Congratulations, you are eligible to participate in your employer’s retirement plan! Your HR department sends you the overwhelming employee benefit packet that hardly any employee reads, but you are different – you are dedicated to understanding and getting what’s rightfully yours! If your employer provides a defined contribution plan like a 401(k) or 403(b), you get to select a percentage of your gross pay to withhold and invest each pay period. You hopefully elect to contribute at least enough to get the full employer match (if available), and now it’s time to choose how to invest these tax-deferred dollars. You may feel overwhelmed by the dozens of investment options or tempted to ask a colleague “hey, what did you choose?,” but thankfully there are resources available to help you understand this personal decision.
There are usually three types of investment options to mix and match within a retirement plan:
Target date funds are the ‘chauffeured’ approach to investing. Like a chauffeur who drives you to your intended destination using his or her chosen route, this fund is designed to ‘arrive’ at your desired retirement age (traditionally age 65). Unlike risk tolerance, risk capacity is determined by your investment time horizon, meaning ‘how long until you’ll need the money,” and the allocation between stocks and bonds is based on historical investment returns. This ‘set it and forget it’ approach be can helpful for investors who do not have the time, temperament, or talent to actively manage his or her retirement account throughout the years.
A target date fund is like a basket of mutual funds, invested in thousands of diversified stocks and bonds across U.S. and international sectors. As previously mentioned, you could choose multiple funds from your custom lineup, but target date funds are intended to make your selection simple – choose a single target retirement year and focus your effort on other interests. The target retirement year is identified in the name of the fund; a 2060 fund could be appropriate for someone with a 40-year investment time horizon. The underlying funds are professionally managed by the fund company and rebalanced over time, shifting to fewer stocks and more bonds the closer you get to retirement. Here is a visual representation of how target date funds are allocated to more equity (stock) in the early accumulation years, then shift to more fixed income (bonds and cash) as retirement nears. I analyzed four fund companies for this example, but there are dozens more. These allocations are subject to change, and the data is as of August 31, 2020.
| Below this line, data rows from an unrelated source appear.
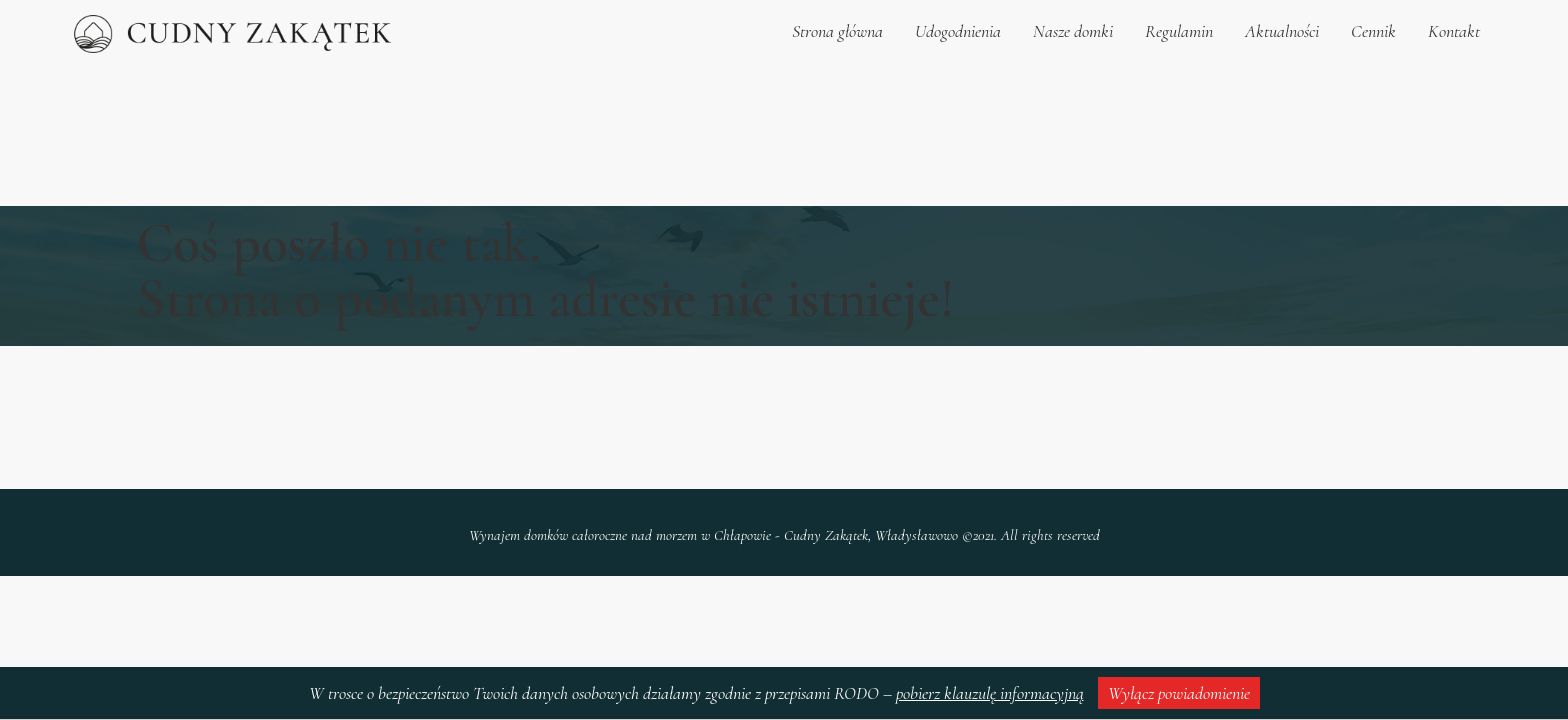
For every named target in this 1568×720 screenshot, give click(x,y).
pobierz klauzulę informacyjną (990, 693)
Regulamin (1179, 31)
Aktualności (1282, 31)
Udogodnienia (958, 31)
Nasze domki (1073, 31)
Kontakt (1454, 31)
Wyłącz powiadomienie (1179, 693)
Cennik (1373, 31)
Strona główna (837, 31)
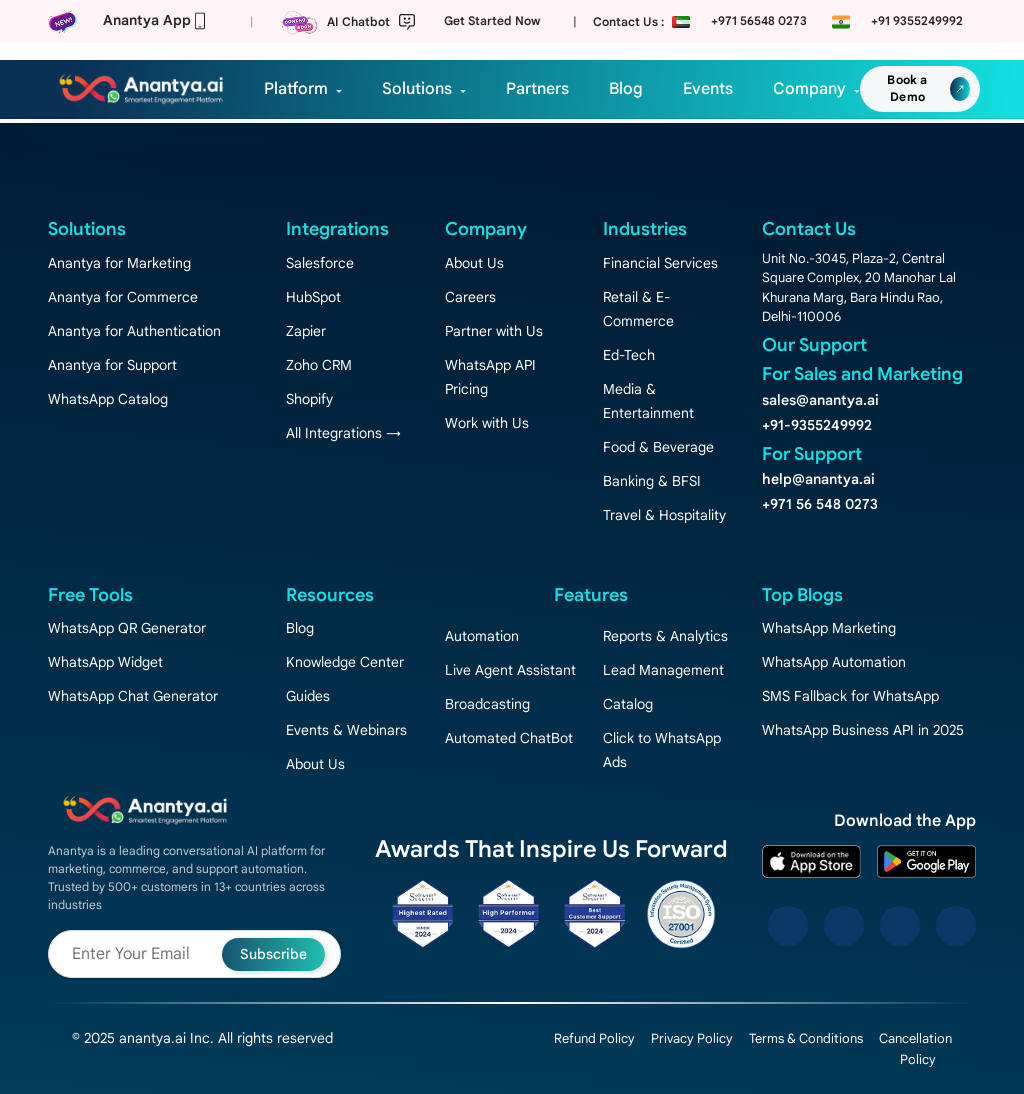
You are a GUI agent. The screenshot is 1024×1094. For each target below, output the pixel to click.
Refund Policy (594, 1038)
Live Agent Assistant (510, 670)
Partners (537, 89)
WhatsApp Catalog (108, 399)
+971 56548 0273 (759, 20)
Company (809, 89)
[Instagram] (844, 926)
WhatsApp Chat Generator (133, 696)
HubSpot (313, 297)
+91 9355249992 (917, 20)
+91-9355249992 (817, 425)
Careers (470, 297)
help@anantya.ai (818, 479)
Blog (626, 89)
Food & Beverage (658, 447)
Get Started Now (492, 20)
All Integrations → (343, 433)
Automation (482, 636)
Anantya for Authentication (134, 331)
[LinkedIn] (900, 926)
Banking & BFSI (652, 481)
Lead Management (663, 670)
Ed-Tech (629, 355)
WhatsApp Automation (834, 662)
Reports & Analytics (665, 636)
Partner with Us (494, 331)
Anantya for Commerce (123, 297)
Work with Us (487, 423)
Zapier (306, 331)
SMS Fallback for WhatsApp (850, 696)
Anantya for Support (112, 365)
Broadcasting (487, 704)
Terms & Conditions (806, 1038)
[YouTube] (956, 926)
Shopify (309, 399)
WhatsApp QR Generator (127, 628)
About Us (474, 263)
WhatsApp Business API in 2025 (863, 730)
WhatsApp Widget (105, 662)
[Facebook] (788, 926)
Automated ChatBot (509, 738)
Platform (296, 89)
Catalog (628, 704)
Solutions (417, 89)
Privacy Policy (692, 1038)
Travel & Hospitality (664, 515)
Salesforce (320, 263)
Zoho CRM (319, 365)
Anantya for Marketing (119, 263)
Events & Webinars (346, 730)
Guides (308, 696)
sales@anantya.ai (820, 400)
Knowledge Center (345, 662)
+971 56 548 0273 (820, 504)
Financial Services (660, 263)
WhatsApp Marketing (829, 628)
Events (708, 89)
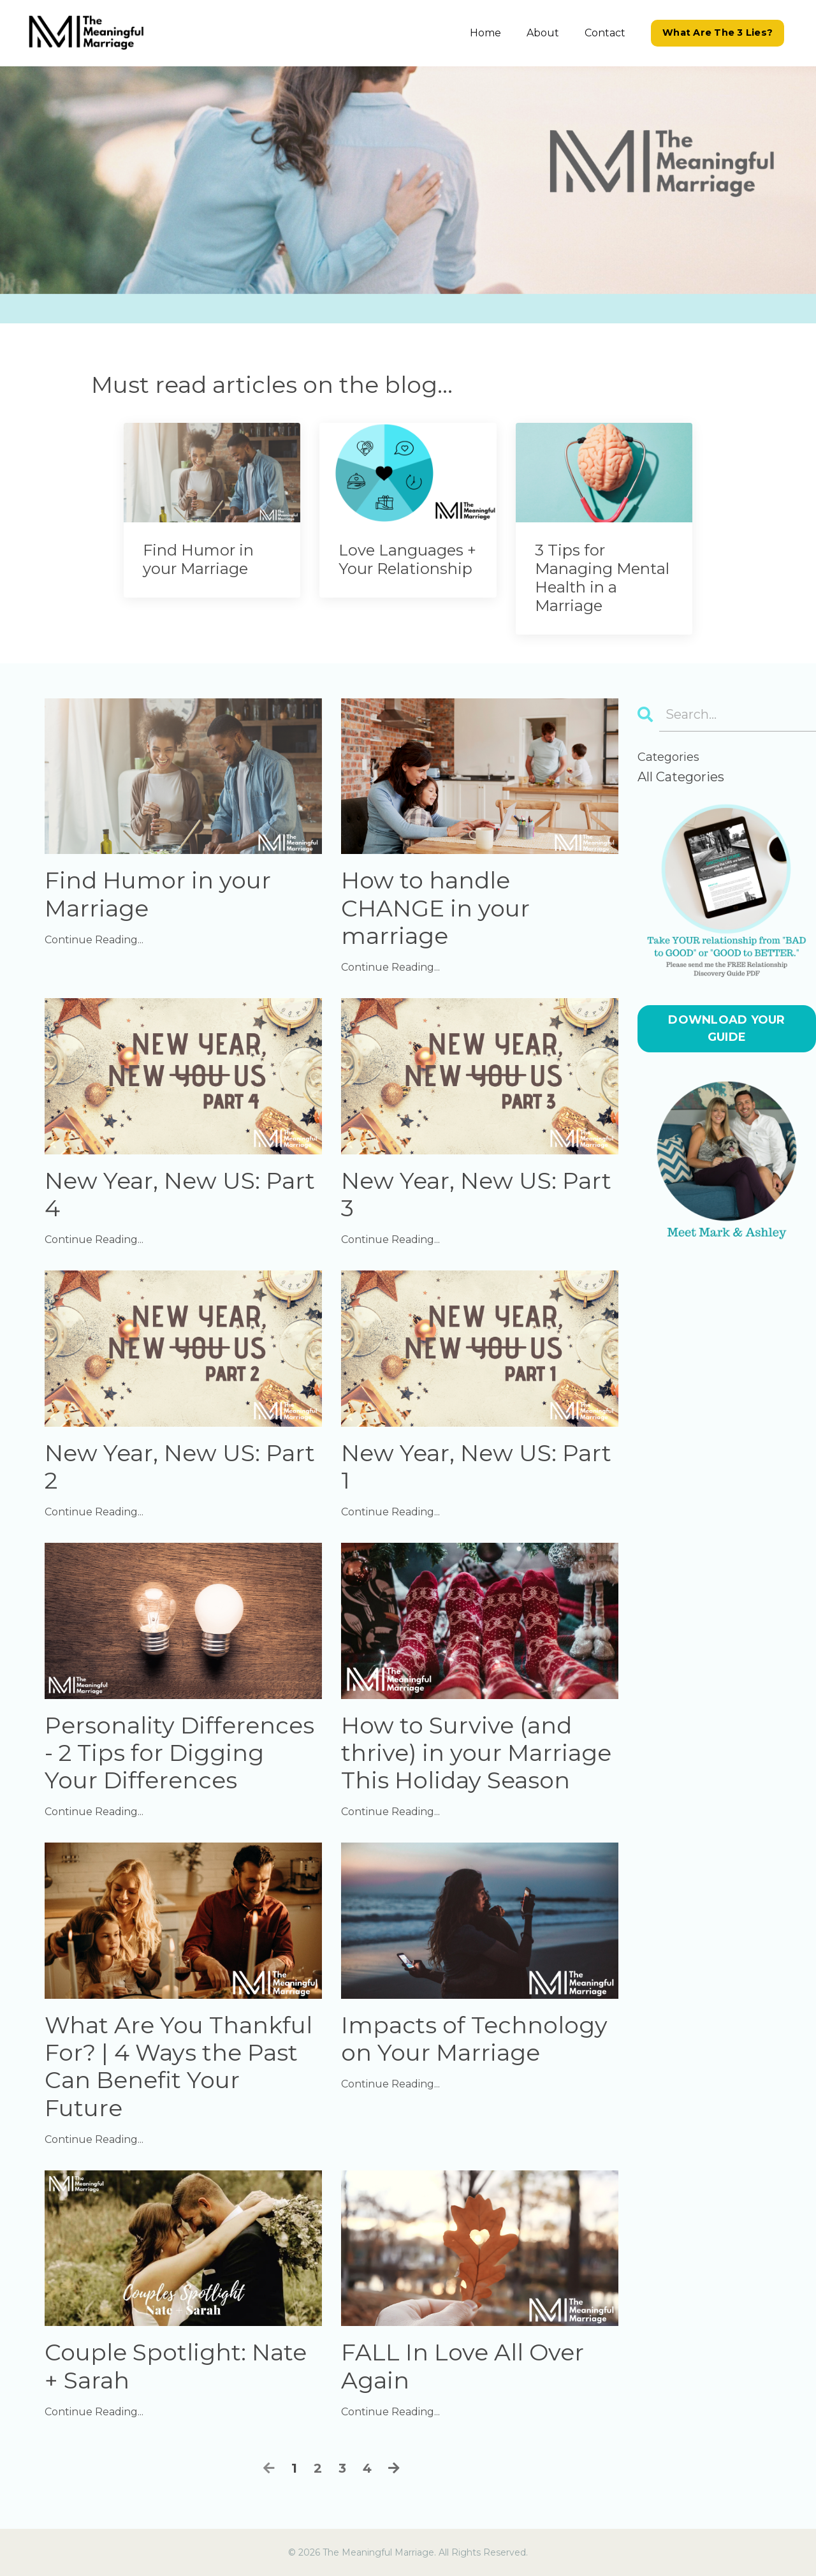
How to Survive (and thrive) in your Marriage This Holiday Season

As shown above, the equity allocation of these funds stays above 80% until about 20 years before retirement, then de-risks to a conservatively balanced 40% to 50% equity allocation over the next two decades. You may have noticed that the equity positions level out at retirement age instead of falling to 0%; this indicates that maintaining equity growth in a retirement portfolio is essential to make the savings last up to 30 years or beyond. “Own your age in bonds” is a common investment rule of thumb that is not appropriate for most investors.